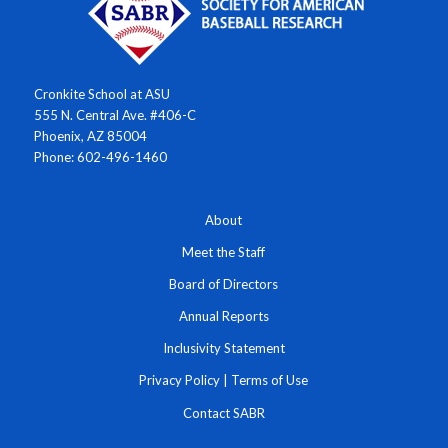
Cronkite School at ASU
555 N. Central Ave. #406-C
Phoenix, AZ 85004
Phone: 602-496-1460
About
Meet the Staff
Board of Directors
Annual Reports
Inclusivity Statement
Privacy Policy
|
Terms of Use
Contact SABR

--

Return, unchanged, each line from the line containing "Phone: 602-496-1460" through the last line of the material.

TASK SOLUTION ::
Phone: 602-496-1460
About
Meet the Staff
Board of Directors
Annual Reports
Inclusivity Statement
Privacy Policy
|
Terms of Use
Contact SABR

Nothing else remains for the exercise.